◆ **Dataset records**
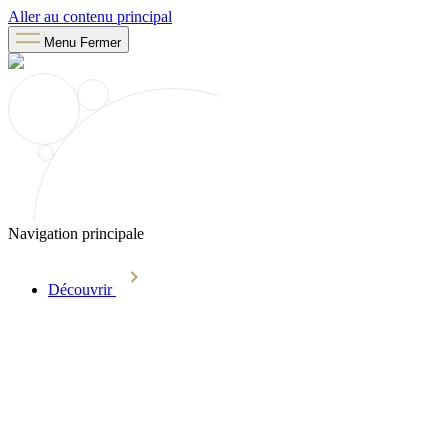
Aller au contenu principal
Menu
Fermer
Navigation principale
Découvrir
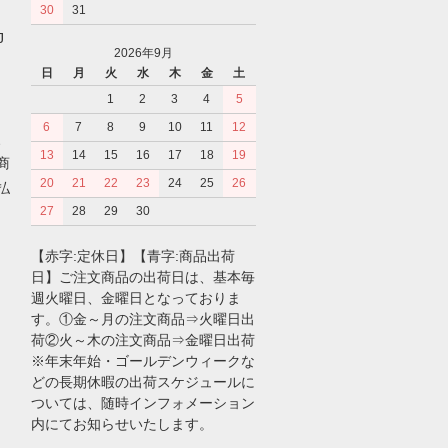
30
31
J
2026年9月
日
月
火
水
木
金
土
1
2
3
4
5
6
7
8
9
10
11
12
、
13
14
15
16
17
18
19
商
20
21
22
23
24
25
26
払
27
28
29
30
【赤字:定休日】【青字:商品出荷
日】ご注文商品の出荷日は、基本毎
週火曜日、金曜日となっておりま
す。①金～月の注文商品⇒火曜日出
荷②火～木の注文商品⇒金曜日出荷
※年末年始・ゴールデンウィークな
どの長期休暇の出荷スケジュールに
ついては、随時インフォメーション
内にてお知らせいたします。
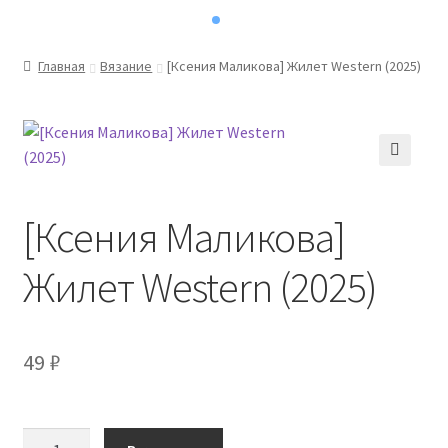
Главная
Вязание
[Ксения Маликова] Жилет Western (2025)
[Ксения Маликова]
Жилет Western (2025)
49
₽
Количество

◆ **Directions for this task**
Some lines above hold the word "Жилет". Copy all of them.

◆ **Worked solution**
[Ксения Маликова] Жилет Western (2025)
Жилет Western (2025)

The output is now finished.